Muitas pacientes chegam ao consultório relatando uma sensação de peso na vagina, desconforto pélvico ou a impressão de que algo está “descendo”. Em alguns casos, a mulher percebe uma estrutura saindo pela vagina, especialmente ao fazer esforço, ficar muito tempo em pé ou no fim do dia.

Esses sintomas podem causar vergonha, medo e insegurança, mas precisam ser avaliados com naturalidade. O prolapso genital é uma condição comum na prática uroginecológica e pode envolver diferentes estruturas, como bexiga, útero, reto ou cúpula vaginal em mulheres que já retiraram o útero.

Bexiga caída – o que a paciente percebe e o que isso significa clinicamente

A bexiga caída, chamada clinicamente de cistocele, acontece quando a bexiga perde parte da sustentação e passa a projetar a parede anterior da vagina. A paciente pode sentir peso, pressão, desconforto na região íntima, dificuldade para esvaziar a bexiga ou piora da sensação de volume vaginal ao longo do dia.

Nem sempre a bexiga caída exige cirurgia. A indicação depende do grau do prolapso, dos sintomas, da idade, da fase de vida, da atividade sexual, do incômodo relatado e do exame físico.

Útero caído ou útero baixo – quando isso precisa de atenção

O útero caído, também chamado de prolapso uterino, ocorre quando o útero desce em direção ao canal vaginal. Algumas mulheres descrevem como útero baixo, peso na vagina ou sensação de que há algo fora do lugar.

A avaliação é importante quando o sintoma começa a interferir na rotina, na relação sexual, no conforto ao caminhar, na prática de exercícios ou quando existe a percepção de uma estrutura saindo pela vagina.

O que a Dra. Natália avalia antes de definir qualquer conduta

Antes de definir qualquer tratamento, a Dra. Natália avalia a história clínica da paciente, gestações, tipos de parto, menopausa, cirurgias anteriores, sintomas urinários associados, desconforto vaginal, dor, vida sexual e impacto real do prolapso na qualidade de vida.

O diagnóstico do prolapso genital é essencialmente clínico, feito por meio do exame físico ginecológico. É nesse momento que se observa qual estrutura está descendo, qual o grau da alteração e se há associação com incontinência urinária, ressecamento vaginal ou outras queixas do assoalho pélvico.

Nem todo prolapso precisa de cirurgia – como a Dra. Natália decide a conduta

O tratamento do prolapso genital não segue uma fórmula única. A Dra. Natália considera o sintoma da paciente, o grau do prolapso, o exame físico e o quanto aquela condição atrapalha a rotina.

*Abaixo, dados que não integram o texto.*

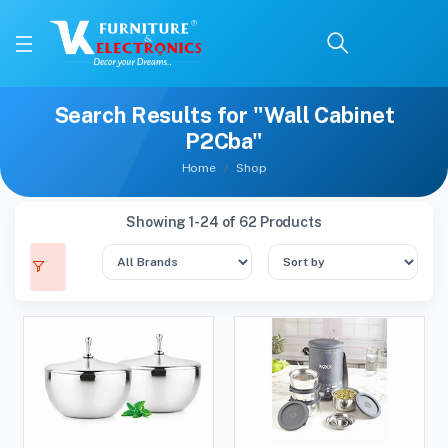
Search Results for "Wall Cabinet
P2Cba"
Home
Shop
Showing 1-24 of 62 Products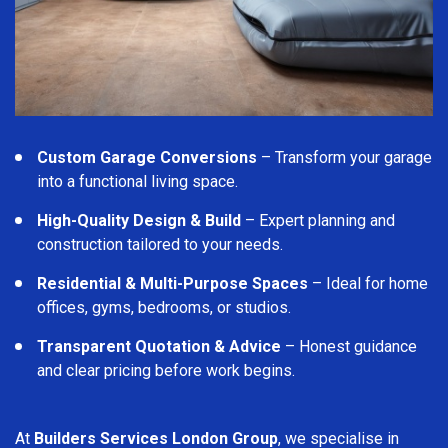
Custom Garage Conversions
– Transform your garage
into a functional living space.
High-Quality Design & Build
– Expert planning and
construction tailored to your needs.
Residential & Multi-Purpose Spaces
– Ideal for home
offices, gyms, bedrooms, or studios.
Transparent Quotation & Advice
– Honest guidance
and clear pricing before work begins.
At
Builders Services London Group
, we specialise in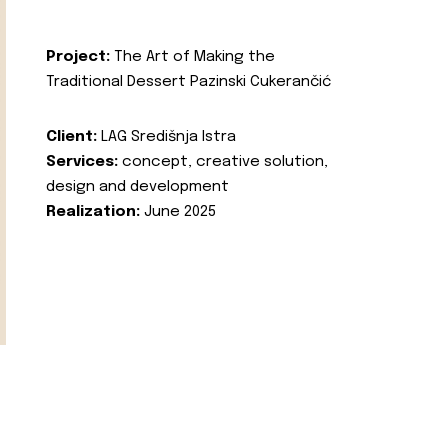
Project:
The Art of Making the
Traditional Dessert Pazinski Cukerančić
Client:
LAG Središnja Istra
Services:
concept, creative solution,
design and development
Realization:
June 2025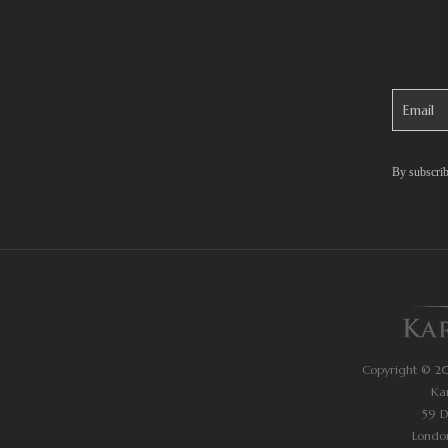
By subscrib
Copyright © 202
Ka
59 
Londo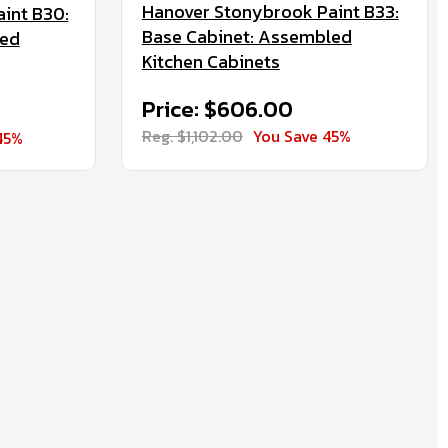
Hanover Stonybrook Paint B33:
int B30:
Base Cabinet: Assembled
led
Kitchen Cabinets
Price: $606.00
Reg. $1,102.00
You Save 45%
45%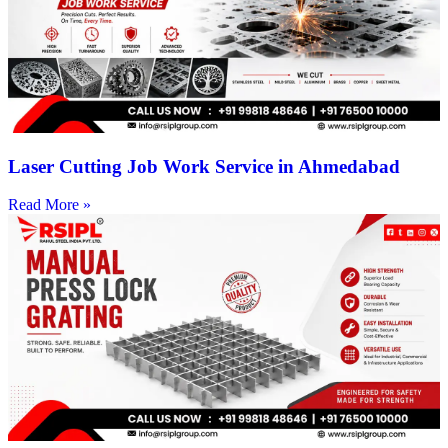
Laser Cutting Job Work Service in Ahmedabad
Read More »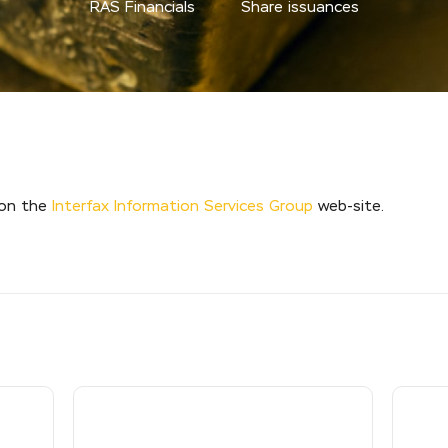
RAS Financials
Share issuances
 on the
Interfax Information Services Group
web-site.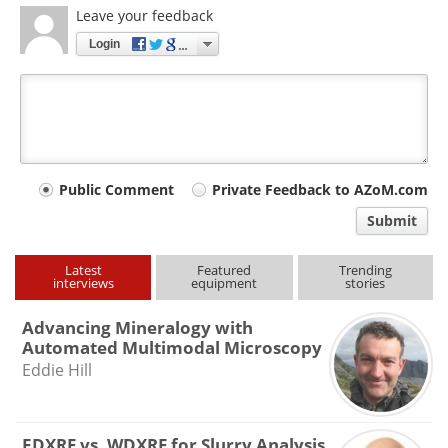
Leave your feedback
Login
Your
Public Comment
Private Feedback to AZoM.com
comment
Submit
type
Latest
Featured
Trending
interviews
equipment
stories
Advancing Mineralogy with
Automated Multimodal Microscopy
Eddie Hill
EDXRF vs. WDXRF for Slurry Analysis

Em quadros leves ou pouco sintomáticos, pode ser possível acompanhar, orientar cuidados e trabalhar fortalecimento do assoalho pélvico. Em outros casos, alternativas não cirúrgicas ou cirúrgicas passam a ser discutidas com mais clareza.

Quando o acompanhamento e os exercícios são suficientes

Quando o prolapso é inicial, não causa grande desconforto ou aparece sem impacto importante na rotina, o acompanhamento pode ser uma opção. Exercícios orientados e fisioterapia pélvica podem ajudar no controle dos sintomas e na melhora da percepção corporal.

Essa escolha precisa ser individualizada, porque exercícios feitos sem avaliação adequada podem não ser suficientes ou não atender ao que a paciente realmente precisa.

Pessário vaginal – uma alternativa não cirúrgica que pode fazer sentido

O pessário vaginal é um dispositivo colocado dentro da vagina para ajudar na sustentação dos órgãos pélvicos. Pode ser uma alternativa para mulheres que não desejam cirurgia, não podem operar naquele momento ou preferem tentar uma opção conservadora.

A indicação exige avaliação, adaptação e acompanhamento, já que o pessário precisa ser bem tolerado e adequado à anatomia da paciente.

Quando a cirurgia para prolapso genital passa a ser considerada

A cirurgia passa a ser considerada quando o prolapso causa sintomas importantes, desconforto persistente, sensação de volume saindo pela vagina, prejuízo na vida sexual ou limitação nas atividades diárias.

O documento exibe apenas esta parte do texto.